**Saved entries:**
──────────

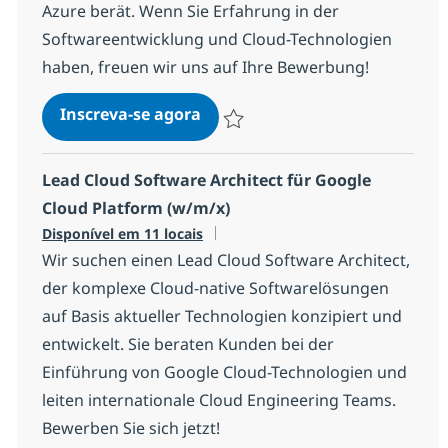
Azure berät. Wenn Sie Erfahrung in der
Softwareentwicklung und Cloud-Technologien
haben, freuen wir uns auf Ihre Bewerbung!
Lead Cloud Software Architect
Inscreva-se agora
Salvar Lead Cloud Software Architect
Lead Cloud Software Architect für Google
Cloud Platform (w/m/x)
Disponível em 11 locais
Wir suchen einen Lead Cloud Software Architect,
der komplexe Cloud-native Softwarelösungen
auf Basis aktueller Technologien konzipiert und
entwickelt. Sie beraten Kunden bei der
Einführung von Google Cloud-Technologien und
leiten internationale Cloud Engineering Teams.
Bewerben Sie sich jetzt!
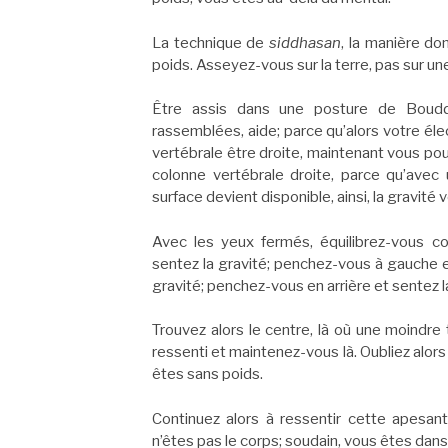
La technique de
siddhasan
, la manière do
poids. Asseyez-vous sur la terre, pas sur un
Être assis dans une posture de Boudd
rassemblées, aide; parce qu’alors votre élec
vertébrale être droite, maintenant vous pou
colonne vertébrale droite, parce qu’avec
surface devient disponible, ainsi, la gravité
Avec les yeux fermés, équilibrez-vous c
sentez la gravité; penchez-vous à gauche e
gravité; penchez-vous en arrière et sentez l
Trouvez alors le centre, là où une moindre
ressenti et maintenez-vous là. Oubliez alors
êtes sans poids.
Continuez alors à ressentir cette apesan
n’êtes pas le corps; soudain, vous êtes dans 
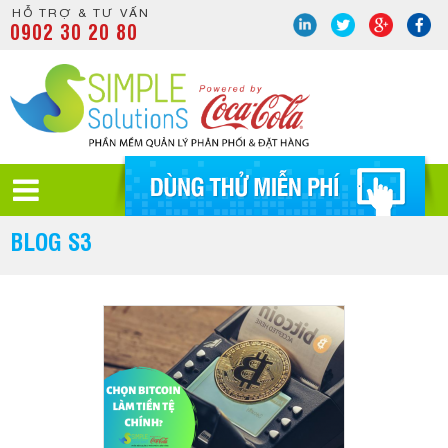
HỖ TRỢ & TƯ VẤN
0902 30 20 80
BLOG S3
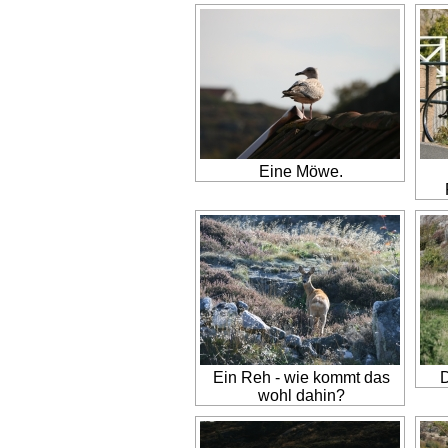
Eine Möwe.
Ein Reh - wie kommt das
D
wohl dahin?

──────────

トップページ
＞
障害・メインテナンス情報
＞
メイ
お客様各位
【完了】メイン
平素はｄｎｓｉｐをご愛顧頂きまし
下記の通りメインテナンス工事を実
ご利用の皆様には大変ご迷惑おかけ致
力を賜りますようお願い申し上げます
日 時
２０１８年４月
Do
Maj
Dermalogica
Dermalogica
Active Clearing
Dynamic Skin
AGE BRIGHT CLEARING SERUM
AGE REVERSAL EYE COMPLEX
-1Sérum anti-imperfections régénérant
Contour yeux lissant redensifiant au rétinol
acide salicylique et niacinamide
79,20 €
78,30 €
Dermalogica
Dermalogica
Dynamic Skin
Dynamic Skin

──────────

Look above for the line with "surface devient disponible, ainsi, la gravité", then give again exactly every line from there through the line with "wohl dahin?", skipping the pictures.

**Solution for this exercise:**
surface devient disponible, ainsi, la gravité
Avec les yeux fermés, équilibrez-vous c
sentez la gravité; penchez-vous à gauche e
gravité; penchez-vous en arrière et sentez l
Trouvez alors le centre, là où une moindre
ressenti et maintenez-vous là. Oubliez alors
êtes sans poids.
Continuez alors à ressentir cette apesan
n’êtes pas le corps; soudain, vous êtes dans 
HỖ TRỢ & TƯ VẤN
0902 30 20 80
BLOG S3
Eine Möwe.
Ein Reh - wie kommt das
D
wohl dahin?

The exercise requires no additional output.